東京テレポートタウン駅(画像:(C)Google)

 りんかい線・東京テレポート駅の名前はこの名残で、テレコムセンターなどを管理する第三セクターも「東京テレポートセンター」の名称を継続しています。

公募で寄せられたさまざまな愛称

 世界都市博覧会の中止を始めとする開発の失敗面がメディアに大きく報じられ、その名前が知られるようになったこともあり、臨海副都心の愛称には当時、よい印象はありませんでした。

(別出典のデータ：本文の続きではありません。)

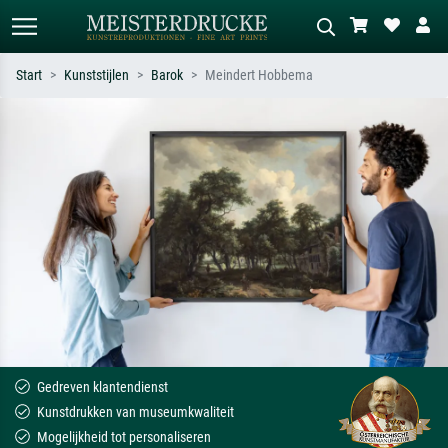
Start
Kunststijlen
Barok
Meindert Hobbema
Standaard zoeken
AI-beeldzoeker
Zoek op kunstenaar, titel of stijl – bijv.
Beschrijf de scène – bijv. groene
Monet, Sterrennacht, impressionisme,
weide, abstract met veel rood, donker
Hokusai-golf, naakt.
olieverfschilderij, staand naakt naast
een boom.
Gedreven klantendienst
Kunstdrukken van museumkwaliteit
Mogelijkheid tot personaliseren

 そこで東京都は「マイナスイメージがつきまとうため、開発推進の見直し方針が決まったのに伴い、新しい愛称を決めることにした」のです(『毎日新聞』1996年10月30日付朝刊)。

現在の臨海副都心(画像:(C)Google)



 1988年には約6900通だった公募ですが、1996年には1万2721通に倍増。応募数の上位作品を見ると、

・レインボータウン
・東京ベイシティ
・レインボーシティ
・ドリームタウン
・東京フロンティア

などがあり、さらには「カモメタウン」や「うみのまち」といった案も寄せられました(『産経新聞』1996年10月30日付朝刊)。

 12月にはこれらの公募に委員の意見も加え、次の最終候補作が選ばれます。

・海の手
・海の手東京
・東京24
・東京ハーバーシティ
・東京ベイシティ
・りんかい
・レインボータウン

 公募から優れた愛称を選ぶなかで、もっとももめたのが「東京24」でした。

 委員は当初、「東京24区」を最終候補作に選考しようとしました。しかしこれに対して臨海副都心のある江東区と港区が「都の『天領』のような印象を与え、二十三区の立場を無視している」とそろって反発。

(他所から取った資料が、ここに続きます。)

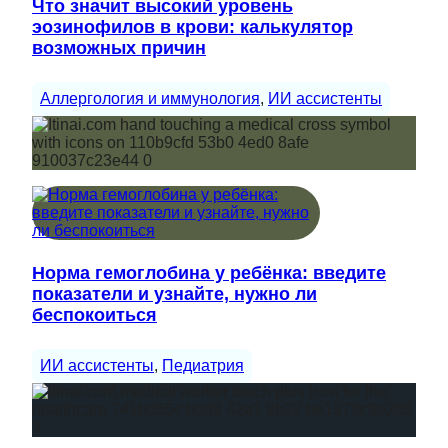
Что значит высокий уровень
эозинофилов в крови: калькулятор
возможных причин
Аллергология и иммунология
, 
ИИ ассистенты
Норма гемоглобина у ребёнка: введите
показатели и узнайте, нужно ли
беспокоиться
ИИ ассистенты
, 
Педиатрия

 とりわけ多くの面積を持つ江東区は、区長自らが地域の愛称を都が決めることへの不快感を示しています。これに対して、委員会は「24時間活動する街と意味づければよい」として区を除いた「東京24」として最終候補作に選出したのです(『読売新聞』1996年12月21日付朝刊)。

 1997年1月、臨海副都心の愛称は「レインボータウン」に決定。命名式では青島都知事が「オーバーザーレンボー」を熱唱、新たな愛称をアピールしました。

2012年以降は記事からも姿を消すことに

 しかし臨海副都心が既に定着していたことから、レインボータウンはまったく定着しませんでした。都庁内でも、わざわざ新しく付け直す必要があるのかと疑問が出ていたほどです(『毎日新聞』1997年1月18日付)。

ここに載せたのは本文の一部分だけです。